Trades Hall also reveals that WorkSafe’s own research does not necessarily fit with some of the current WorkSafe language:

“Research conducted for WorkSafe by Sweeneys in April this year does not demonstrate that young workers are ‘apathetic’. Rather it advises that young workers:

  • lack knowledge of their rights at work, what to do if they got injured, and of IR and OH&S issues;
  • mimic the behaviour and attitudes they observe around them from older workers and supervisors;
  • had a general reluctance to speak up or ask question because they are intimidated and worried about losing their job or think their boss will think they’re stupid;
  • are perceived as apathetic or arrogant by employers, which the research noted was due to young workers being too intimidated and worried about looking stupid to speak up.”
UPDATE: ads are now available through Youtube - nailgun, bakery,    kitchen  
It seems that the WorkSafe Victoria ads are not available on Youtube but the Canadian WSIB ads are.  It is worth reading some of the comments posted under the videos to see what a small section of Youtube viewers, presumably the “Youtube generation” the ads are aimed at, think of the ads.
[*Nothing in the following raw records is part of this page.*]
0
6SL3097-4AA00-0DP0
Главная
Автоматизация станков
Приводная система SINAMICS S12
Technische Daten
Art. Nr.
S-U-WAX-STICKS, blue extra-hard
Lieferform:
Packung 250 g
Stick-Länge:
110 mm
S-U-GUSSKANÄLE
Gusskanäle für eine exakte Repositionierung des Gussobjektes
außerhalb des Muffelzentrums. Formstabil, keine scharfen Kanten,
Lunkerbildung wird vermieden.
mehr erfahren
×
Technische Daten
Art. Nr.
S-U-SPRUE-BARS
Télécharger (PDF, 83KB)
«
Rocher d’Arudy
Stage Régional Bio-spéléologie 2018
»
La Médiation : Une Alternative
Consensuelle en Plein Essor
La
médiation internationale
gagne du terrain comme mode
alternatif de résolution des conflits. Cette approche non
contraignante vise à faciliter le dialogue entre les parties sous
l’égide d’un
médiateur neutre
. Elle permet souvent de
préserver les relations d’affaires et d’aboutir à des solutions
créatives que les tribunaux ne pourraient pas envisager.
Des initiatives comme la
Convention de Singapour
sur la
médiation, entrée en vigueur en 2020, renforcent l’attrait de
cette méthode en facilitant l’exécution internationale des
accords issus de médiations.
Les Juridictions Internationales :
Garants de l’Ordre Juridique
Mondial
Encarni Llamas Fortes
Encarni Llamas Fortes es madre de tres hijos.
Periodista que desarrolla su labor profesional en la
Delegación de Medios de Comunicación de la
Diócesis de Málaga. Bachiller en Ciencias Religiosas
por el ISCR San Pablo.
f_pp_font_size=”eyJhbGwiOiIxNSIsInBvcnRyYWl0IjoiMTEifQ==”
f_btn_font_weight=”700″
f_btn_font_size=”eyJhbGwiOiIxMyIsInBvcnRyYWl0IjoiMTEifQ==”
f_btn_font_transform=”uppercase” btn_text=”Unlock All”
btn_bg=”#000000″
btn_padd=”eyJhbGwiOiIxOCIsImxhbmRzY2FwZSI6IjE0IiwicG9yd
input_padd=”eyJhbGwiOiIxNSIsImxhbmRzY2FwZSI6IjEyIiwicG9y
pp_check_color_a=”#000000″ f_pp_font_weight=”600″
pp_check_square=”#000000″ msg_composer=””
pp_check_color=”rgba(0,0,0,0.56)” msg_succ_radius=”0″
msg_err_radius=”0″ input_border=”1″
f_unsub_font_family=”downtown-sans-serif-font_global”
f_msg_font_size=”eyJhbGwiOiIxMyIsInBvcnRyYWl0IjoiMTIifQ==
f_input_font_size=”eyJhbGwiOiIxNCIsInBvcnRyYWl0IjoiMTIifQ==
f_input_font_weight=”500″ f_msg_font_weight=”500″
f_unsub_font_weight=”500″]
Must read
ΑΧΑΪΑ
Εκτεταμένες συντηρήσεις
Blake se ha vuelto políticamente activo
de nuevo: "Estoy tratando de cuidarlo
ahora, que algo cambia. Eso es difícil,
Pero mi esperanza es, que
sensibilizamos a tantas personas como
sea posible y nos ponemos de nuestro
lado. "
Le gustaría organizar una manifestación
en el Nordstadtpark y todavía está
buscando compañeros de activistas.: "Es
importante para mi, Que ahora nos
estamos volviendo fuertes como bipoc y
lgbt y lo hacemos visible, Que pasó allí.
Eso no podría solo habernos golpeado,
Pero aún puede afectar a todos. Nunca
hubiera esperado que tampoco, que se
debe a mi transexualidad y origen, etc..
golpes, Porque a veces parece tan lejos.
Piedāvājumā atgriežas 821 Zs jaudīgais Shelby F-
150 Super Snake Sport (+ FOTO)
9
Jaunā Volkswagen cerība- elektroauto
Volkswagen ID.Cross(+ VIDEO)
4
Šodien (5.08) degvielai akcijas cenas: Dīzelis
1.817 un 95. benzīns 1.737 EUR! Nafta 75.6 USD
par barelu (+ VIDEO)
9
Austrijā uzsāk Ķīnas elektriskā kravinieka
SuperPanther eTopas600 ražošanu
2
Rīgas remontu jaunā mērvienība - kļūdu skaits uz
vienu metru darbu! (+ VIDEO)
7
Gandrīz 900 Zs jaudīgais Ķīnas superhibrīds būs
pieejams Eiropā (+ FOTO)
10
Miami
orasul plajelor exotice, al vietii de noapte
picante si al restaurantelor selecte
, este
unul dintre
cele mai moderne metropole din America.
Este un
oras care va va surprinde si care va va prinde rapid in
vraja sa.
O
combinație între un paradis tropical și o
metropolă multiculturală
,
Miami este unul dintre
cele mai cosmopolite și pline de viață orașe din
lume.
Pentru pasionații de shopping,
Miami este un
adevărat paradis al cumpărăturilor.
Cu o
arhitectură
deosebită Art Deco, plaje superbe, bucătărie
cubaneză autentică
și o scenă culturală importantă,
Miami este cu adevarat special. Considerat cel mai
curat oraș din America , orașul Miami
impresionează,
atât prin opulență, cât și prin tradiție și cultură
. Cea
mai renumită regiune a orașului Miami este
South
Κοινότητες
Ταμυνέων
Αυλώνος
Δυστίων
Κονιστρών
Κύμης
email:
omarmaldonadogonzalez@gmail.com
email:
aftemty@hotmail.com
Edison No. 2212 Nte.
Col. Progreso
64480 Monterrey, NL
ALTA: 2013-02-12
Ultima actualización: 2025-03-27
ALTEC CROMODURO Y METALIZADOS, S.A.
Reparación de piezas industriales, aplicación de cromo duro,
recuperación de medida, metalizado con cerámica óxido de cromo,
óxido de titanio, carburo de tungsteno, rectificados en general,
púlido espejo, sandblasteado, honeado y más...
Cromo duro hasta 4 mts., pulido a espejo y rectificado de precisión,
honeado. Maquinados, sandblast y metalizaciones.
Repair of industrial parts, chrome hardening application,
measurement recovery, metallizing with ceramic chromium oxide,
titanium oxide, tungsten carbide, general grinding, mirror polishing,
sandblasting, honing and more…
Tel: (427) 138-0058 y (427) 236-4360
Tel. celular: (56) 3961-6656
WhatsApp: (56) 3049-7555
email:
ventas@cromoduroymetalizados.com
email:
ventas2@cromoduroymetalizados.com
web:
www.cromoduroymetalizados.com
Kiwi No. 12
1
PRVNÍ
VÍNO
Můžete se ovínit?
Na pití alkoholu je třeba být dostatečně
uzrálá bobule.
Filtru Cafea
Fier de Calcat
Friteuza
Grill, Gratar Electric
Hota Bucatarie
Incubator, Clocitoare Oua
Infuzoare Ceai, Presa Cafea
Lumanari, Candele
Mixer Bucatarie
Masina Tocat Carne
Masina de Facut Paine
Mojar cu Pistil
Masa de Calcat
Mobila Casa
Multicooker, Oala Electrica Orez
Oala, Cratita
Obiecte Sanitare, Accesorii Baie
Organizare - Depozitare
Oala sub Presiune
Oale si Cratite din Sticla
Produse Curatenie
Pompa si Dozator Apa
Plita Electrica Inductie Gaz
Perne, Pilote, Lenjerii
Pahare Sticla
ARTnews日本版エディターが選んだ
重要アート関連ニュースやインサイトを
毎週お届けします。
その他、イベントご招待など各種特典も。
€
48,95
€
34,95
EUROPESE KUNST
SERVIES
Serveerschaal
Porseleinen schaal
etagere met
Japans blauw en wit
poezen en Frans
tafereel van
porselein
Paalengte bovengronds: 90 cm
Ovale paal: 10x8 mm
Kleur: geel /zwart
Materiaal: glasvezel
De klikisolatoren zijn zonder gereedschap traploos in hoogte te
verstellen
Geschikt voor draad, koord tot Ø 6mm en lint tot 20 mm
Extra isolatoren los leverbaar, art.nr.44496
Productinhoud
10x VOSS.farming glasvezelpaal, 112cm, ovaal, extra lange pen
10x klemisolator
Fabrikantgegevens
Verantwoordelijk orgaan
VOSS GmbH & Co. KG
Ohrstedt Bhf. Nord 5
Given that next week is Safe Work Australia Week and WorkSafe Victoria is likely to promote the young worker ads as a cornerstone of its safety promotions campaign, it is worth trying to listen behind, or between, the good news to determine if the campaign will, in reality, achieve the aims of reducing young worker deaths and injuries.
Recent satirical television shows, such as The Hollowmen, have shown a possible manipulation of focus groups in a similar way that the production of departmental reviews were shown to be politically influenced in Yes Prime Minister.  Focus groups and market research may be the best techniques we have but that doesn’t mean that the findings should be uncritically accepted.